Tea Board sets up a committee to investigate deteriorating quality of green tea leaves

At the time he was an Indian tea industryparticularly small tea growers (STG), were grappling with the issue of rising costs outweighing price perception, the Indian Tea Board set up a committee to examine the reasons behind the declining quality of green tea leaves.

STG accounts for approximately 52 percent of the country’s annual tea production which is estimated at more than 1,300 million kg.

The Tea Board said in a recent bulletin that the committee, which will be made up of representatives from purchased leaf mills, estate mills and STGs, will study the issues of all tea-growing regions in the country and “come to a just and equitable solution”. .

“This refers to the deliberations that took place at the 248th meeting of the Board of Directors regarding the formation of a committee… to carry out a thorough examination of the reasons behind the deterioration of green tea leaf quality day by day, and thus suggest the necessary measures to be taken in order to improve the quality of the green leaf.”

The committee will be required to investigate the matter and submit its report including observations, suggestions or recommendations to the Tea Board within three months.

Unsustainable prices

STG sells green tea leaves at prices below their cost of production which makes them unviable for operations.

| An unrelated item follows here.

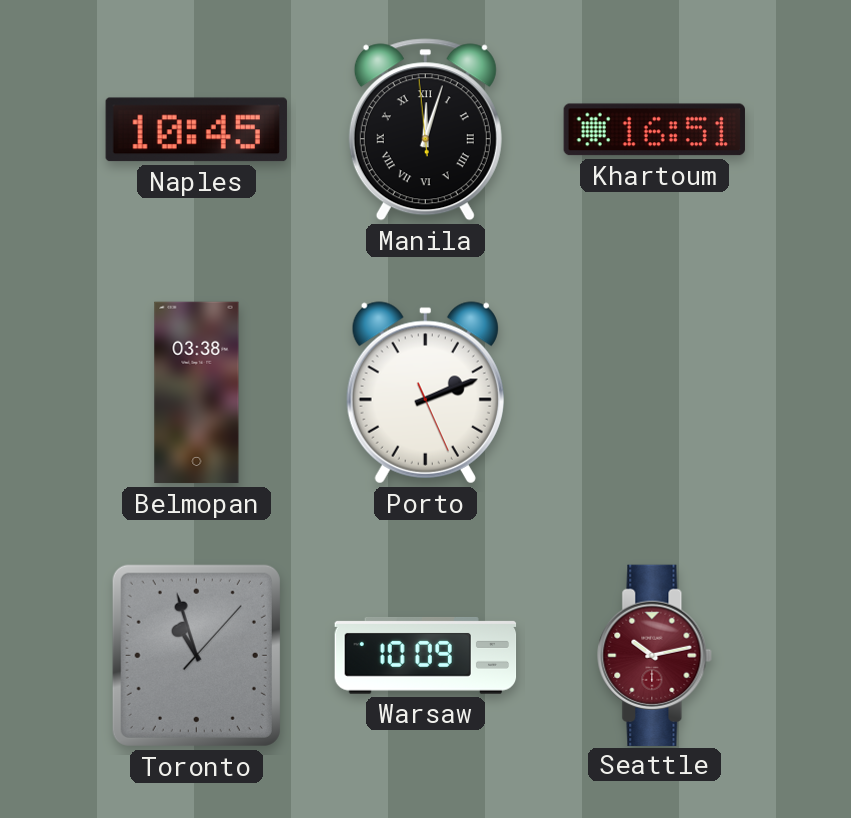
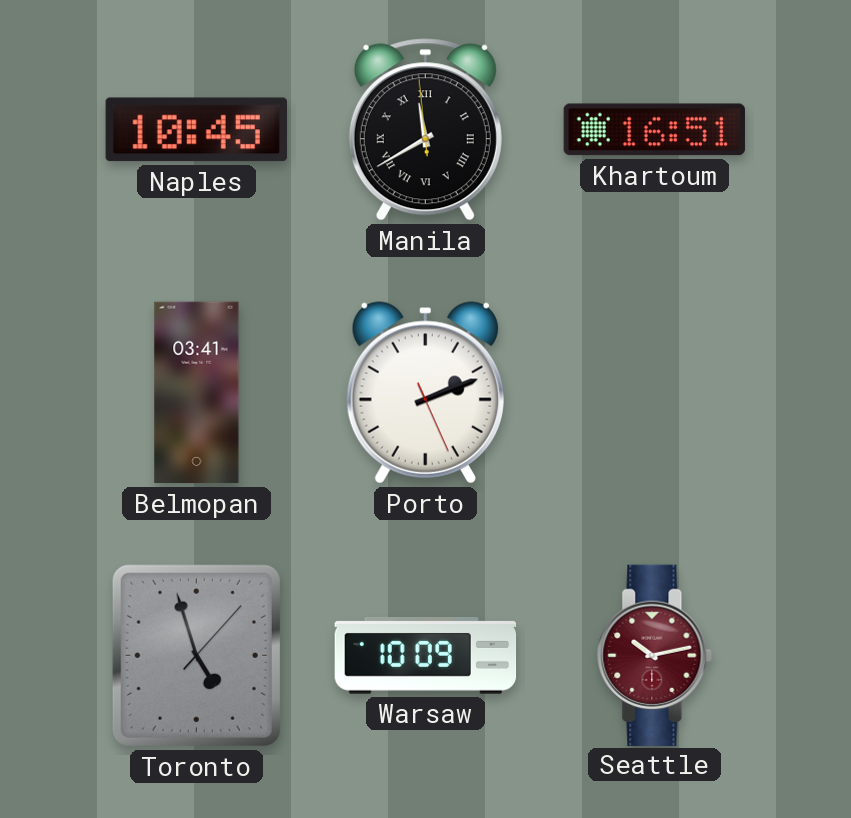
Manila: 12:02 -> 11:39
Belmopan: 03:38 -> 03:41
Toronto: 10:57 -> 4:57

Despite the drop in production, industry insiders worry that prices could drop further if production picks up during the monsoon.

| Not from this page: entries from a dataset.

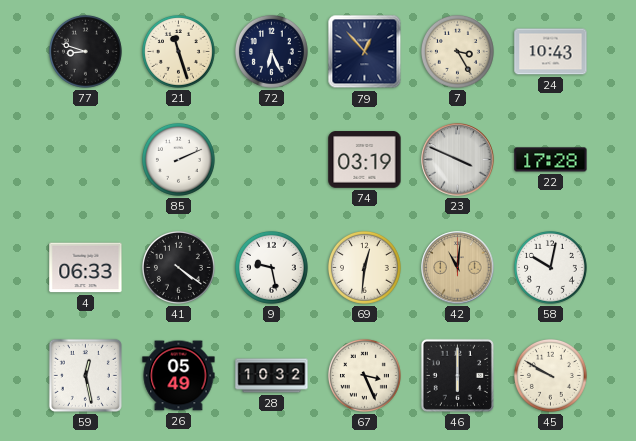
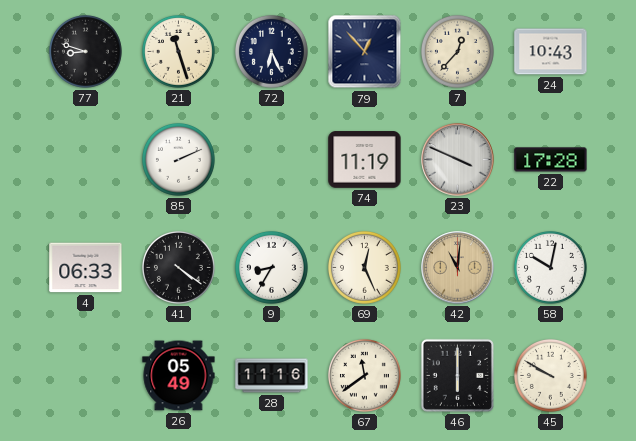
7: 3:25 -> 12:37
74: 03:19 -> 11:19
9: 9:28 -> 8:35
69: 12:31 -> 12:26
59: 12:28 -> none
28: 10:32 -> 11:16
67: 3:26 -> 11:39
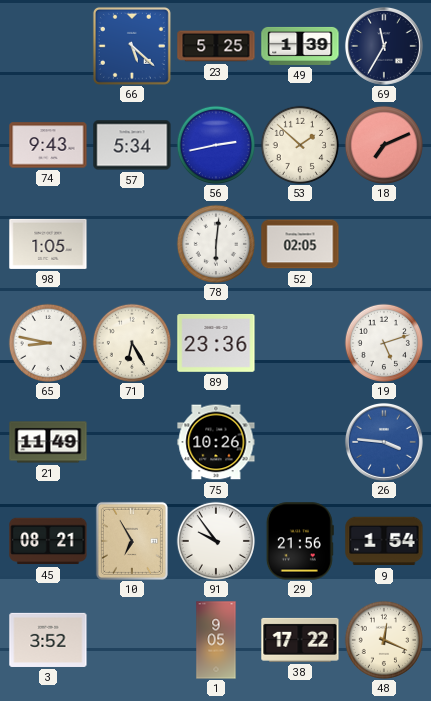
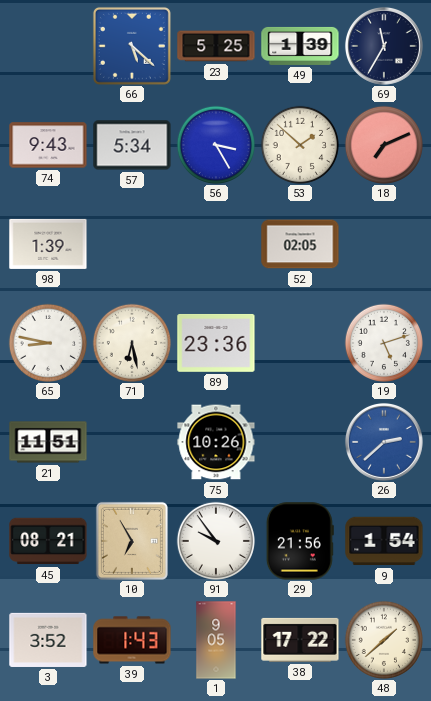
56: 2:43 -> 3:25
98: 1:05 -> 1:39
78: 6:01 -> none
71: 6:25 -> 6:28
21: 11:49 -> 11:51
26: 3:46 -> 2:38
39: none -> 1:43
48: 12:19 -> 1:38
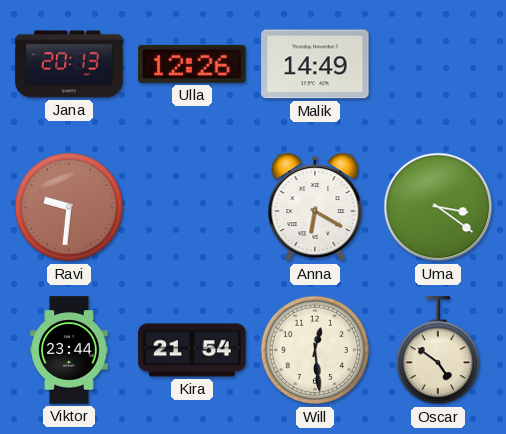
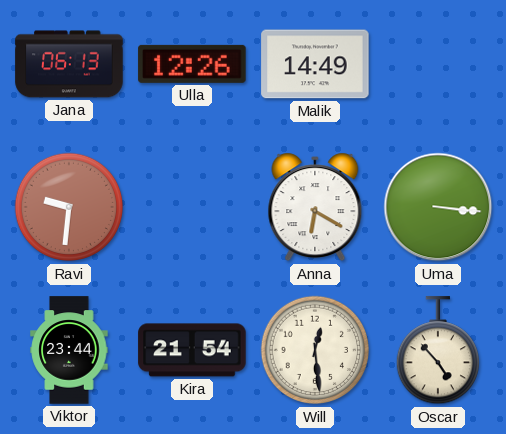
Jana: 20:13 -> 06:13
Uma: 3:21 -> 3:16
Oscar: 4:51 -> 4:53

“STG is fetching an average price of around ₹14-18/kg for tea leaves this year as opposed to ₹33-35/kg during a normal year. The average production cost is close to ₹20/kg. We are afraid that if this is the situation in crops with The second flow, then what will happen in the rain flow when the production increases,” Bijoygopal Chakraborty, President of the Federation of Young Indian Tea Growers, said. business line.

weather conditions

Unfavorable weather conditions in several tea-growing enclaves in Dooars and Darjeeling have adversely affected the new tea season 2023 in West Bengal.

The region has been going through a period of severe financial crisis over the past few years with tea prices unable to keep up with the rising cost of production.

Although official Tea Board data for March is awaiting, according to available ITA membership yield data, Darjeeling’s yield is estimated to have fallen by 39 percent in March. Crop declines have also been reported in several pockets in the Dooars area.

Reports of widespread hail damage to second-flow crops have been received across many gardens in North Bengal. The second crop is estimated to flow 30-35 per cent lower in West Bengal this year. Bad weather conditions also made farms more vulnerable to pest attacks which further increased farming costs.

West Bengal tea prices have grown since 2014 at a compound annual growth rate of only about 4 per cent while costs of vital inputs like coal, gas, MOP, sulfur etc. have grown at a compound annual growth rate of 9-12 per cent over the same period, which is a recent rate . A report from the Indian Tea Association said.

A senior industry official said that the tea industry is also largely dominated by two large buyers and their aggressive marketing and pricing strategy influences sentiment and prices.

Chakraborty said that, therefore, there is an urgent need to introduce a minimum price for green leaf (paid to STG) and tea making (paid to tea producers) linked to the cost of production to overcome the crisis.